BEGIN

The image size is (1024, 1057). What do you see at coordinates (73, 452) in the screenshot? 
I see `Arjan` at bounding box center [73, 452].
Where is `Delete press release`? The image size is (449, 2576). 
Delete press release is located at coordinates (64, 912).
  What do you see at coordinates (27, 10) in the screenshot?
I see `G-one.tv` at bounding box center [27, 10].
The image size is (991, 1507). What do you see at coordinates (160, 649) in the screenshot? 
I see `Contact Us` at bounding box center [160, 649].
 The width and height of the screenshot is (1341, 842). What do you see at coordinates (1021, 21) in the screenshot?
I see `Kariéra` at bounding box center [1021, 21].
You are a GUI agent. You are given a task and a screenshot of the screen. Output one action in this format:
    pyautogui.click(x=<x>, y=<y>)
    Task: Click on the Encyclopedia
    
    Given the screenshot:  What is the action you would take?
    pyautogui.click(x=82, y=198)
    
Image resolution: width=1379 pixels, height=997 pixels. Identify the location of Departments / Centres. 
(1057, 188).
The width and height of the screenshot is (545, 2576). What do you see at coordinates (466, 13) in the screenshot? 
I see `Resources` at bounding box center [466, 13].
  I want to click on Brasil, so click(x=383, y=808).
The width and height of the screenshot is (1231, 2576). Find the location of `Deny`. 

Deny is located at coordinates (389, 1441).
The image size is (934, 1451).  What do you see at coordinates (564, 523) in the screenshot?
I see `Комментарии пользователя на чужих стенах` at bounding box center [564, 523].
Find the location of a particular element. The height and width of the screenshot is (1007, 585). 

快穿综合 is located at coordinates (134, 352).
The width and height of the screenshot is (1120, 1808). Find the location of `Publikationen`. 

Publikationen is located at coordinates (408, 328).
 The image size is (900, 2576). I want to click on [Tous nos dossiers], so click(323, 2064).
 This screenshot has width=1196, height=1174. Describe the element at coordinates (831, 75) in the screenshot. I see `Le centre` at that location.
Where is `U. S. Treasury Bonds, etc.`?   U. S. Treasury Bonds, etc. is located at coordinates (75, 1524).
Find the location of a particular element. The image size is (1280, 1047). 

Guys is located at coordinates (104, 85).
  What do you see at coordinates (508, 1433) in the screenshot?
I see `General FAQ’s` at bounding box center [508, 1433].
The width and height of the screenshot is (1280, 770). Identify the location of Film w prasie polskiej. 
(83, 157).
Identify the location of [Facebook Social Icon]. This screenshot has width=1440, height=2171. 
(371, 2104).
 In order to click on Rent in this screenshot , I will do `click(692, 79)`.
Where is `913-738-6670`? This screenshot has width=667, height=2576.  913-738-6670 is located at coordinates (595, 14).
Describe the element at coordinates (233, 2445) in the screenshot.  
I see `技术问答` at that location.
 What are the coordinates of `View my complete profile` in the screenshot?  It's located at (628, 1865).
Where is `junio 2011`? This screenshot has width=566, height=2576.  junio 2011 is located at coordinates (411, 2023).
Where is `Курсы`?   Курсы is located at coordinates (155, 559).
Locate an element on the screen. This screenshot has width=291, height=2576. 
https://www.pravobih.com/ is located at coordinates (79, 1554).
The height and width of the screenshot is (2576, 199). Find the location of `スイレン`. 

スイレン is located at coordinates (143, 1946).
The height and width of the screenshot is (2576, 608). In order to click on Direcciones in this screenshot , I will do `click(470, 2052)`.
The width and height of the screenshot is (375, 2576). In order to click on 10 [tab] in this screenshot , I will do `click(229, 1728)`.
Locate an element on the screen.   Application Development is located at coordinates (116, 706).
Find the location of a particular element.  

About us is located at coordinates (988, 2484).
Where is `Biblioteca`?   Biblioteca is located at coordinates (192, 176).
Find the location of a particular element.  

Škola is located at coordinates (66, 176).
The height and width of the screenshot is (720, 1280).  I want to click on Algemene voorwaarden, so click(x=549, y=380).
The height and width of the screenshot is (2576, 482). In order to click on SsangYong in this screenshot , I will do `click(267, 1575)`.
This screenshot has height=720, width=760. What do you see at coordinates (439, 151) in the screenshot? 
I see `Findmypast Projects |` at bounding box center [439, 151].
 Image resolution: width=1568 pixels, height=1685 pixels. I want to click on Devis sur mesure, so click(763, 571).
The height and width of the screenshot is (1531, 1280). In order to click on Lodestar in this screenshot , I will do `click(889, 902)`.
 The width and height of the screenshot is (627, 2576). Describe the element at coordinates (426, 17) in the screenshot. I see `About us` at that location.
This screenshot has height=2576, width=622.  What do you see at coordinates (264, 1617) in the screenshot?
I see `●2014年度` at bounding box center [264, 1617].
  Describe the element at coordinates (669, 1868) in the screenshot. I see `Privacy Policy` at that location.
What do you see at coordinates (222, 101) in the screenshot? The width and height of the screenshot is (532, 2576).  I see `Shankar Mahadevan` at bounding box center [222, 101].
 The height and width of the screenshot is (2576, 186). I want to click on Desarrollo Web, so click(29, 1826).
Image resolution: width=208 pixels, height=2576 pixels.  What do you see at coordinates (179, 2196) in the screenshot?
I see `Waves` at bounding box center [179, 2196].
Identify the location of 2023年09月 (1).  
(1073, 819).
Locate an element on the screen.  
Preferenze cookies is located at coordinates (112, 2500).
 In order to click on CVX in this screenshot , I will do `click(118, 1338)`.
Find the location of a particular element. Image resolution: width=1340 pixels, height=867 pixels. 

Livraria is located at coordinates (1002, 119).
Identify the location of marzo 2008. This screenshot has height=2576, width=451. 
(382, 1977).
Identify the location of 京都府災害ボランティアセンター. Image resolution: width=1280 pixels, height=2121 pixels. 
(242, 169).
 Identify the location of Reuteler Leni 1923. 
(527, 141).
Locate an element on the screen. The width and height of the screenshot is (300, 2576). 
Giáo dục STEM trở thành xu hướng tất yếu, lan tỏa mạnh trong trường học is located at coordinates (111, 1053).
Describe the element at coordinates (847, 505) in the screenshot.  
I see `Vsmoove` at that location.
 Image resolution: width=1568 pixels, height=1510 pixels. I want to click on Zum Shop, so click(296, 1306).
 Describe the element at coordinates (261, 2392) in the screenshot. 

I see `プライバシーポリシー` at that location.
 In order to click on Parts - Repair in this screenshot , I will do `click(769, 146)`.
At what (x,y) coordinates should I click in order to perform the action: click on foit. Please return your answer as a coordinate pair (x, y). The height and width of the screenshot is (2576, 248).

END

YOUR OBJECTIVE.
Copy the listing exactly.

RESPONSE AREA.
The image size is (1024, 1057). What do you see at coordinates (73, 452) in the screenshot? 
I see `Arjan` at bounding box center [73, 452].
Where is `Delete press release`? The image size is (449, 2576). 
Delete press release is located at coordinates (64, 912).
  What do you see at coordinates (27, 10) in the screenshot?
I see `G-one.tv` at bounding box center [27, 10].
The image size is (991, 1507). What do you see at coordinates (160, 649) in the screenshot? 
I see `Contact Us` at bounding box center [160, 649].
 The width and height of the screenshot is (1341, 842). What do you see at coordinates (1021, 21) in the screenshot?
I see `Kariéra` at bounding box center [1021, 21].
You are a GUI agent. You are given a task and a screenshot of the screen. Output one action in this format:
    pyautogui.click(x=<x>, y=<y>)
    Task: Click on the Encyclopedia
    
    Given the screenshot:  What is the action you would take?
    pyautogui.click(x=82, y=198)
    
Image resolution: width=1379 pixels, height=997 pixels. Identify the location of Departments / Centres. 
(1057, 188).
The width and height of the screenshot is (545, 2576). What do you see at coordinates (466, 13) in the screenshot? 
I see `Resources` at bounding box center [466, 13].
  I want to click on Brasil, so click(x=383, y=808).
The width and height of the screenshot is (1231, 2576). Find the location of `Deny`. 

Deny is located at coordinates (389, 1441).
The image size is (934, 1451).  What do you see at coordinates (564, 523) in the screenshot?
I see `Комментарии пользователя на чужих стенах` at bounding box center [564, 523].
Find the location of a particular element. The height and width of the screenshot is (1007, 585). 

快穿综合 is located at coordinates (134, 352).
The width and height of the screenshot is (1120, 1808). Find the location of `Publikationen`. 

Publikationen is located at coordinates (408, 328).
 The image size is (900, 2576). I want to click on [Tous nos dossiers], so click(323, 2064).
 This screenshot has width=1196, height=1174. Describe the element at coordinates (831, 75) in the screenshot. I see `Le centre` at that location.
Where is `U. S. Treasury Bonds, etc.`?   U. S. Treasury Bonds, etc. is located at coordinates (75, 1524).
Find the location of a particular element. The image size is (1280, 1047). 

Guys is located at coordinates (104, 85).
  What do you see at coordinates (508, 1433) in the screenshot?
I see `General FAQ’s` at bounding box center [508, 1433].
The width and height of the screenshot is (1280, 770). Identify the location of Film w prasie polskiej. 
(83, 157).
Identify the location of [Facebook Social Icon]. This screenshot has width=1440, height=2171. 
(371, 2104).
 In order to click on Rent in this screenshot , I will do `click(692, 79)`.
Where is `913-738-6670`? This screenshot has width=667, height=2576.  913-738-6670 is located at coordinates (595, 14).
Describe the element at coordinates (233, 2445) in the screenshot.  
I see `技术问答` at that location.
 What are the coordinates of `View my complete profile` in the screenshot?  It's located at (628, 1865).
Where is `junio 2011`? This screenshot has width=566, height=2576.  junio 2011 is located at coordinates (411, 2023).
Where is `Курсы`?   Курсы is located at coordinates (155, 559).
Locate an element on the screen. This screenshot has width=291, height=2576. 
https://www.pravobih.com/ is located at coordinates (79, 1554).
The height and width of the screenshot is (2576, 199). Find the location of `スイレン`. 

スイレン is located at coordinates (143, 1946).
The height and width of the screenshot is (2576, 608). In order to click on Direcciones in this screenshot , I will do `click(470, 2052)`.
The width and height of the screenshot is (375, 2576). In order to click on 10 [tab] in this screenshot , I will do `click(229, 1728)`.
Locate an element on the screen.   Application Development is located at coordinates (116, 706).
Find the location of a particular element.  

About us is located at coordinates (988, 2484).
Where is `Biblioteca`?   Biblioteca is located at coordinates (192, 176).
Find the location of a particular element.  

Škola is located at coordinates (66, 176).
The height and width of the screenshot is (720, 1280).  I want to click on Algemene voorwaarden, so click(x=549, y=380).
The height and width of the screenshot is (2576, 482). In order to click on SsangYong in this screenshot , I will do `click(267, 1575)`.
This screenshot has height=720, width=760. What do you see at coordinates (439, 151) in the screenshot? 
I see `Findmypast Projects |` at bounding box center [439, 151].
 Image resolution: width=1568 pixels, height=1685 pixels. I want to click on Devis sur mesure, so click(763, 571).
The height and width of the screenshot is (1531, 1280). In order to click on Lodestar in this screenshot , I will do `click(889, 902)`.
 The width and height of the screenshot is (627, 2576). Describe the element at coordinates (426, 17) in the screenshot. I see `About us` at that location.
This screenshot has height=2576, width=622.  What do you see at coordinates (264, 1617) in the screenshot?
I see `●2014年度` at bounding box center [264, 1617].
  Describe the element at coordinates (669, 1868) in the screenshot. I see `Privacy Policy` at that location.
What do you see at coordinates (222, 101) in the screenshot? The width and height of the screenshot is (532, 2576).  I see `Shankar Mahadevan` at bounding box center [222, 101].
 The height and width of the screenshot is (2576, 186). I want to click on Desarrollo Web, so click(29, 1826).
Image resolution: width=208 pixels, height=2576 pixels.  What do you see at coordinates (179, 2196) in the screenshot?
I see `Waves` at bounding box center [179, 2196].
Identify the location of 2023年09月 (1).  
(1073, 819).
Locate an element on the screen.  
Preferenze cookies is located at coordinates (112, 2500).
 In order to click on CVX in this screenshot , I will do `click(118, 1338)`.
Find the location of a particular element. Image resolution: width=1340 pixels, height=867 pixels. 

Livraria is located at coordinates (1002, 119).
Identify the location of marzo 2008. This screenshot has height=2576, width=451. 
(382, 1977).
Identify the location of 京都府災害ボランティアセンター. Image resolution: width=1280 pixels, height=2121 pixels. 
(242, 169).
 Identify the location of Reuteler Leni 1923. 
(527, 141).
Locate an element on the screen. The width and height of the screenshot is (300, 2576). 
Giáo dục STEM trở thành xu hướng tất yếu, lan tỏa mạnh trong trường học is located at coordinates (111, 1053).
Describe the element at coordinates (847, 505) in the screenshot.  
I see `Vsmoove` at that location.
 Image resolution: width=1568 pixels, height=1510 pixels. I want to click on Zum Shop, so click(296, 1306).
 Describe the element at coordinates (261, 2392) in the screenshot. 

I see `プライバシーポリシー` at that location.
 In order to click on Parts - Repair in this screenshot , I will do `click(769, 146)`.
At what (x,y) coordinates should I click in order to perform the action: click on foit. Please return your answer as a coordinate pair (x, y). The height and width of the screenshot is (2576, 248).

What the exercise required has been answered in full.